Speaking of the mountain, Mikhail emerges from the bedroom looking fresh as a fucking daisy. His shirt stretches across shoulders wide enough to block out the sun, hair still damp from a shower I didn't hear running.
"Transport ready," he announces, helping himself to coffee. "Three hours to Vienna."
I squint at the wall clock—5:47 AM. Perfect. Nothing like planning an international assassination before sunrise.
Volkov tosses me a passport. I catch it one-handed, flipping it open to find my face staring back. Different name, different nationality, same dead eyes.
"Sofia Petrov. Russian citizen. Business consultant." He shrugs at my raised eyebrow. "Best cover. Americans too noticeable."
"And this?" I gesture to my obviously not-Russian face.
"Many ethnicities in Russia. You speak passable Russian. Will not be questioned."
I do speak "passable Russian," thanks to three weeks of Killion's language immersion torture—having vocabulary drilled into me while hanging upside down from ceiling hooks tends to make lessons stick. Still, "passable" is generous.
"Our cover?" I ask, swallowing another mouthful of liquid punishment.
"Business associates meeting potential client." Volkov taps a photograph of an elegant hotel. "Harlow stays here when in Vienna. Meeting contact in restaurant at noon."
His finger traces the building's entrance points, exit routes, security camera blindspots—the blueprint of an ambush in the making. I focus on the mechanics, trying to ignore the persistent thought lodged like a bullet fragment in my brain.
Did I want Killion?
The question Volkov tossed at me last night while buried inside me. The one I answered with a breathless "yes" while balanced on the knife-edge between pleasure and rage. The truth I'd rather carve out of my skull than examine by daylight.

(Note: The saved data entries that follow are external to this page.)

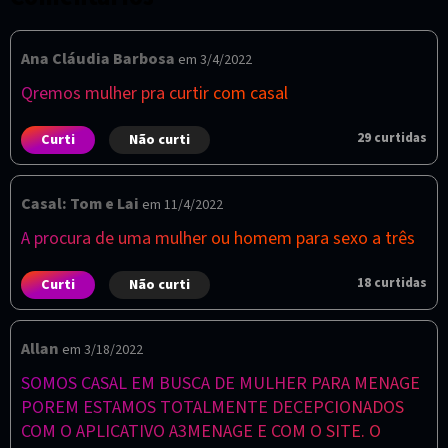
Ana Cláudia Barbosa
em 3/4/2022
Qremos mulher pra curtir com casal
29
curtidas
Curti
Não curti
Casal: Tom e Lai
em 11/4/2022
A procura de uma mulher ou homem para sexo a três
18
curtidas
Curti
Não curti
Allan
em 3/18/2022
SOMOS CASAL EM BUSCA DE MULHER PARA MENAGE
POREM ESTAMOS TOTALMENTE DECEPCIONADOS
COM O APLICATIVO A3MENAGE E COM O SITE. O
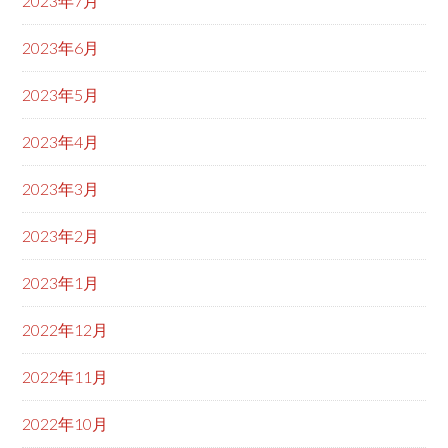
2023年7月
2023年6月
2023年5月
2023年4月
2023年3月
2023年2月
2023年1月
2022年12月
2022年11月
2022年10月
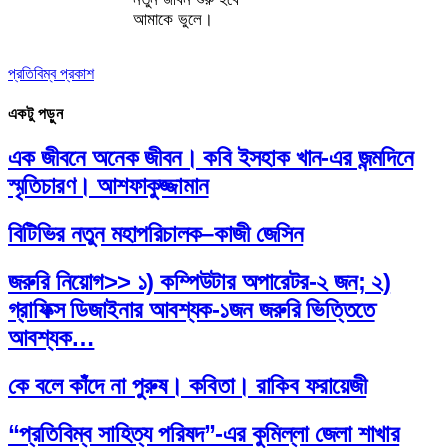
আমাকে ভুলে।
প্রতিবিম্ব প্রকাশ
একটু পড়ুন
এক জীবনে অনেক জীবন। কবি ইসহাক খান-এর জন্মদিনে
স্মৃতিচারণ। আশফাকুজ্জামান
বিটিভির নতুন মহাপরিচালক–কাজী জেসিন
জরুরি নিয়োগ>> ১) কম্পিউটার অপারেটর-২ জন; ২)
গ্রাফিক্স ডিজাইনার আবশ্যক-১জন জরুরি ভিত্তিতে
আবশ্যক…
কে বলে কাঁদে না পুরুষ। কবিতা। রাকিব ফরায়েজী
“প্রতিবিম্ব সাহিত্য পরিষদ”-এর কুমিল্লা জেলা শাখার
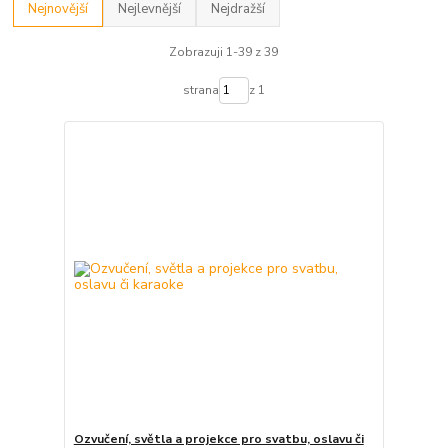
Nejnovější
Nejlevnější
Nejdražší
Zobrazuji 1-39 z 39
strana
z 1
Ozvučení, světla a projekce pro svatbu, oslavu či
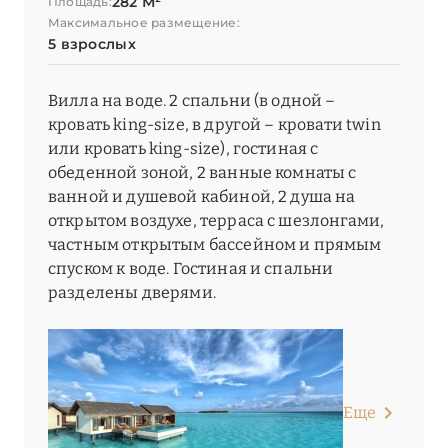
282 М²
Площадь:
Максимальное размещение:
5 взрослых
Вилла на воде. 2 спальни (в одной –
кровать king-size, в другой – кровати twin
или кровать king-size), гостиная с
обеденной зоной, 2 ванные комнаты с
ванной и душевой кабиной, 2 душа на
открытом воздухе, терраса с шезлонгами,
частным открытым бассейном и прямым
спуском к воде. Гостиная и спальни
разделены дверями.
Еще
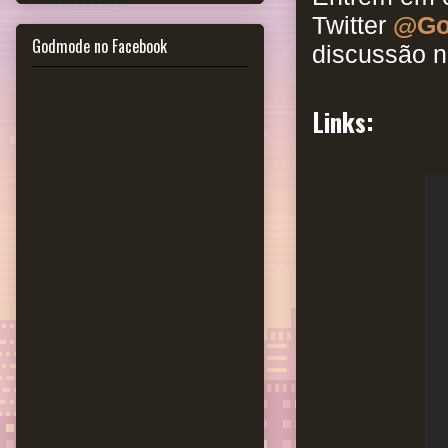
Twitter
@Go
Godmode no Facebook
discussão n
Links:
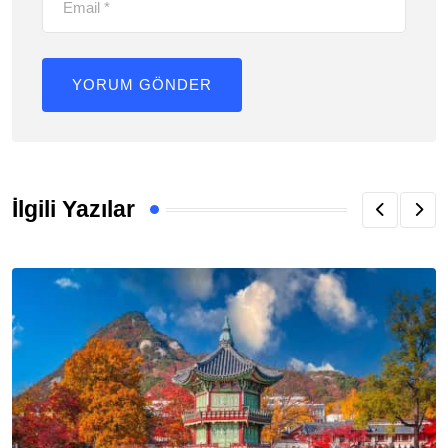
İlgili Yazılar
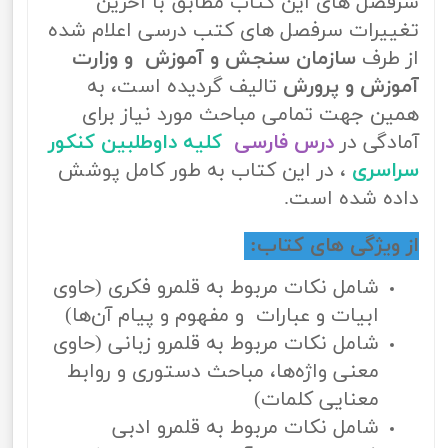
سرفصل های این کتاب مطابق با آخرین
تغییرات سرفصل های کتب درسی اعلام شده
از طرف
سازمان سنجش و آموزش و وزارت
آموزش و پرورش
تالیف گردیده است، به
همین جهت تمامی مباحث مورد نیاز برای
آمادگی در
درس فارسی
کلیه داوطلبین کنکور
سراسری
، در این کتاب به طور کامل پوشش
داده شده است.
از ویژگی های کتاب:
شامل نکات مربوط به قلمرو فکری (حاوی
ابیات و عبارات و مفهوم و پیام آن‌ها)
شامل نکات مربوط به قلمرو زبانی (حاوی
معنی واژه‌ها، مباحث دستوری و روابط
معنایی کلمات)
شامل نکات مربوط به قلمرو ادبی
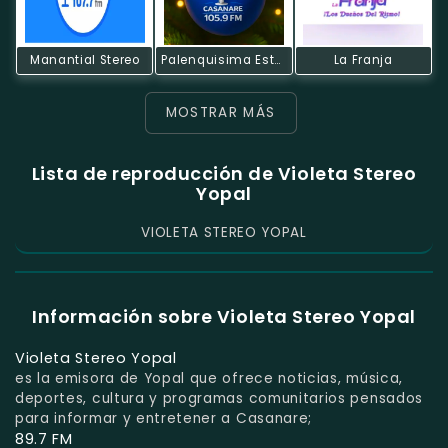
Manantial Stereo
Palenquisima Estereo
La Franja
MOSTRAR MÁS
Lista de reproducción de Violeta Stereo
Yopal
VIOLETA STEREO YOPAL
Información sobre Violeta Stereo Yopal
Violeta Stereo Yopal
es la emisora de Yopal que ofrece noticias, música,
deportes, cultura y programas comunitarios pensados
para informar y entretener a Casanare;
89.7 FM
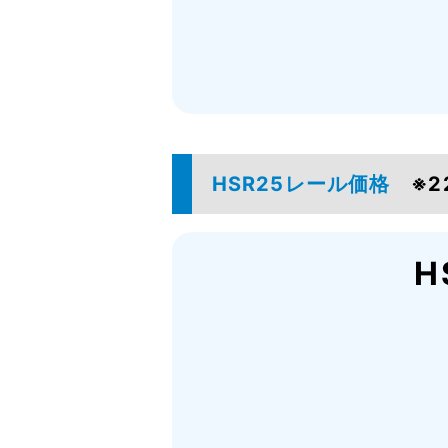
HSR25レール価格
※2
H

Wanting the man who sculpted me into a weapon? Fucking textbook Stockholm syndrome. Or maybe just proof that I've always been drawn to the ones who'd hurt me worst. Nothing says "daddy issues" like lusting after your handler-turned-potential-executioner.
"Focus," Volkov barks, snapping me back. "You understand plan?"
"Intercept Harlow, play the frightened asset seeking protection, get him somewhere private, stick him with the happy juice, extract intel." I recite it mechanically, like a shopping list for milk, bread, and kidnapping supplies. "What could possibly go wrong?"
Mikhail's laugh is like gravel in a dryer. "Everything. That is why we have backup plans."
"Which are?"
"We kill everyone and burn hotel down," he offers with complete seriousness.
"Subtle." I can't help but smile. God help me, I'm starting to like these merciless fuckers.
An hour later, we're packed into an unmarked sedan, weapons stashed in hidden compartments, headed west towardAustria. The landscape rolls past like someone set the world on grayscale—frozen fields, skeletal trees, abandoned Soviet-bloc architecture crumbling back into the earth. We pass borders with forged papers and practiced stories, Volkov's connections smoothing our path like expensive lubricant.
Vienna rises from the winter mist like a fairy tale somebody fucked up—all Baroque splendor and imperial grandeur frosted with dirty snow and modern commerce. Horse-drawn carriages share streets with BMWs, centuries of history packed into blocks where Mozart and Hitler both once walked. The perfect backdrop for a high-stakes kidnapping.
No time to sight-see when you’re on a mission. More’s the pity.
We check into our staging area—a nondescript apartment in the 4th district rented under yet another false identity. Thirty minutes to prep, then we move to positions. I strip and change into Sofia Petrov's wardrobe—charcoal pencil skirt, silk blouse, heels that make my ass look spectacular but would be a bitch to run in. Good thing the plan doesn't involve running. Much.
Volkov watches me transform with clinical interest, none of last night's hunger visible in his assessment.
"Your walk," he says as I step into the heels. "Too American. Smaller steps. Less"—he waves his hand—"hips."
"I'm not exactly trying to blend in," I remind him. "The whole point is for Harlow to notice me."
"Yes, but not immediately as American agent." He demonstrates, his walk suddenly shifting to something more contained, more precise. The shit they must teach in Russian spy school.
"Fine." I adjust, shortening my stride, pulling my shoulders back in a posture that reeks of old-world discipline.
Volkov nods approval. "Better. Remember, twelve minutes from first contact. After that, even best drug cannot guarantee clean extraction."